A commitment to responsible business and sustainable development creates more pressure to find new solutions — it makes the business more receptive to 'out-of-the-box' thinking. It makes the company more receptive to approaches from NGOs, governments and academia with ideas for collaboration. A company genuinely practising CSR and aspiring to CSO is more likely to have eclectic and effective stakeholder engagement processes in place — so stakeholders will have better understanding of the company's interests and areas of expertise and where it might be particularly open to new ideas. Outsiders will be more likely to have the company on their radar screen as a potential collaborator and consider it more open to what at first might seem 'zany, crazy ideas' A company committed to stakeholder engagement will be more likely to have highly accessible and visible contact points that external stakeholders can approach and who in turn can link the external approaches to the most appropriate people inside the business. The company is less likely to have a 'not invented here' mentality — rather, it will engage in what Tom Peters called 'creative swiping', being open to ideas not just from other businesses but also from other sectors. There will be a corporate culture that is not only willing to work with others but also widely known and respected so that outsiders want to work with it. It is more likely to have the right mind-sets for fair and equitable collaboration with other sectors and partners. By understanding sustainability it will be more alert to opportunities as an integral part of keeping costs down and value up.

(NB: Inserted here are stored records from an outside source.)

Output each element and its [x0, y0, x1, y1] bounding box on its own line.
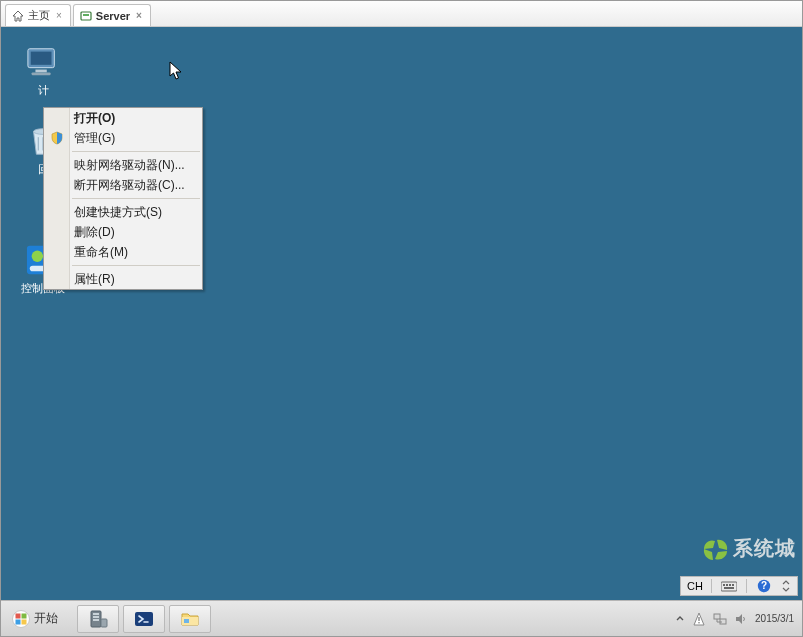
- svg-rect-12: [721, 582, 737, 591]
- separator: [72, 198, 200, 199]
- shield-icon: [49, 130, 65, 146]
- watermark-text: 系统城: [733, 535, 796, 562]
- close-icon[interactable]: ×: [134, 10, 144, 21]
- svg-rect-1: [83, 14, 89, 16]
- svg-rect-34: [698, 622, 699, 623]
- separator: [72, 151, 200, 152]
- icon-label: 计: [38, 83, 49, 98]
- windows-logo-icon: [12, 610, 30, 628]
- ctx-label: 打开(O): [74, 110, 115, 127]
- svg-rect-22: [22, 613, 27, 618]
- separator: [746, 579, 747, 593]
- ime-indicator[interactable]: CH: [687, 580, 703, 592]
- network-icon[interactable]: [713, 613, 727, 625]
- options-icon[interactable]: [781, 578, 791, 594]
- cursor-icon: [169, 61, 185, 81]
- powershell-button[interactable]: [123, 605, 165, 633]
- ctx-label: 删除(D): [74, 224, 115, 241]
- separator: [72, 265, 200, 266]
- watermark: 系统城: [701, 535, 796, 562]
- home-icon: [12, 10, 24, 22]
- ctx-map-drive[interactable]: 映射网络驱动器(N)...: [44, 155, 202, 175]
- context-menu: 打开(O) 管理(G) 映射网络驱动器(N)... 断开网络驱动器(C)... …: [43, 107, 203, 290]
- svg-rect-16: [732, 584, 734, 586]
- server-tower-icon: [87, 609, 109, 629]
- ctx-delete[interactable]: 删除(D): [44, 222, 202, 242]
- ctx-disconnect-drive[interactable]: 断开网络驱动器(C)...: [44, 175, 202, 195]
- svg-rect-13: [723, 584, 725, 586]
- ctx-properties[interactable]: 属性(R): [44, 269, 202, 289]
- ctx-label: 属性(R): [74, 271, 115, 288]
- tab-label: 主页: [28, 8, 50, 23]
- svg-rect-21: [16, 613, 21, 618]
- svg-rect-26: [93, 613, 99, 615]
- svg-rect-4: [35, 70, 46, 73]
- ctx-open[interactable]: 打开(O): [44, 108, 202, 128]
- svg-rect-17: [724, 587, 734, 589]
- separator: [711, 579, 712, 593]
- computer-icon-desktop[interactable]: 计: [15, 45, 71, 98]
- svg-rect-32: [184, 619, 189, 623]
- tab-server[interactable]: Server ×: [73, 4, 151, 26]
- monitor-icon: [24, 45, 62, 79]
- start-button[interactable]: 开始: [5, 605, 69, 633]
- close-icon[interactable]: ×: [54, 10, 64, 21]
- tab-home[interactable]: 主页 ×: [5, 4, 71, 26]
- ctx-label: 断开网络驱动器(C)...: [74, 177, 185, 194]
- svg-rect-28: [93, 619, 99, 621]
- ctx-label: 管理(G): [74, 130, 115, 147]
- svg-rect-14: [726, 584, 728, 586]
- tray-chevron-icon[interactable]: [675, 614, 685, 624]
- system-tray: 2015/3/1: [675, 612, 802, 626]
- taskbar: 开始: [1, 600, 802, 636]
- ctx-rename[interactable]: 重命名(M): [44, 242, 202, 262]
- volume-icon[interactable]: [735, 613, 747, 625]
- svg-rect-15: [729, 584, 731, 586]
- explorer-button[interactable]: [169, 605, 211, 633]
- svg-rect-23: [16, 619, 21, 624]
- ctx-manage[interactable]: 管理(G): [44, 128, 202, 148]
- quick-launch: [77, 605, 211, 633]
- ctx-label: 创建快捷方式(S): [74, 204, 162, 221]
- svg-rect-3: [31, 52, 52, 65]
- svg-rect-35: [714, 614, 720, 619]
- powershell-icon: [133, 609, 155, 629]
- clock[interactable]: 2015/3/1: [755, 613, 794, 624]
- svg-point-20: [13, 610, 30, 627]
- svg-rect-27: [93, 616, 99, 618]
- help-icon[interactable]: ?: [755, 578, 773, 594]
- tab-label: Server: [96, 10, 130, 22]
- svg-point-8: [32, 251, 43, 262]
- folder-icon: [179, 609, 201, 629]
- keyboard-icon[interactable]: [720, 578, 738, 594]
- svg-rect-29: [101, 619, 107, 627]
- server-manager-button[interactable]: [77, 605, 119, 633]
- svg-rect-5: [32, 72, 51, 75]
- ctx-create-shortcut[interactable]: 创建快捷方式(S): [44, 202, 202, 222]
- action-center-icon[interactable]: [693, 612, 705, 626]
- desktop[interactable]: 计 回 控制面板 打开(O): [1, 27, 802, 600]
- svg-text:?: ?: [761, 580, 767, 591]
- svg-rect-33: [698, 617, 699, 621]
- ctx-label: 映射网络驱动器(N)...: [74, 157, 185, 174]
- start-label: 开始: [34, 610, 58, 627]
- tab-bar: 主页 × Server ×: [1, 1, 802, 27]
- ctx-label: 重命名(M): [74, 244, 128, 261]
- brand-logo-icon: [701, 536, 731, 562]
- svg-rect-24: [22, 619, 27, 624]
- server-icon: [80, 10, 92, 22]
- language-bar[interactable]: CH ?: [680, 576, 798, 596]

In Corporate Social Opportunity - Seven Steps to make Corporate Social Responsibility work for your business we have developed the Seven Step Model we originally presented in Everybody's Business . Specifically, we have teamed up with two ex FTSE 100 marketing directors - Kevin Gavaghan and Harvey Dodgson - to develop a series of diagnostic tools and processes to help companies move from the "why" of corporate responsibility to the "how" and beyond. These diagnostic planning tools, all framed within the seven-step model, provide a practical guide to help business leaders and understand how to assess the impact of CSR on their core business strategy and operations and help them identify and prioritise between subsequent options and resulting business opportunities .
Grounding CSR in the values, purpose and strategy of the business and treating it in a far more entrepreneurial fashion, is far more exciting for business and for society. It will make it much more sustainable and have far more impact. That's the new plot!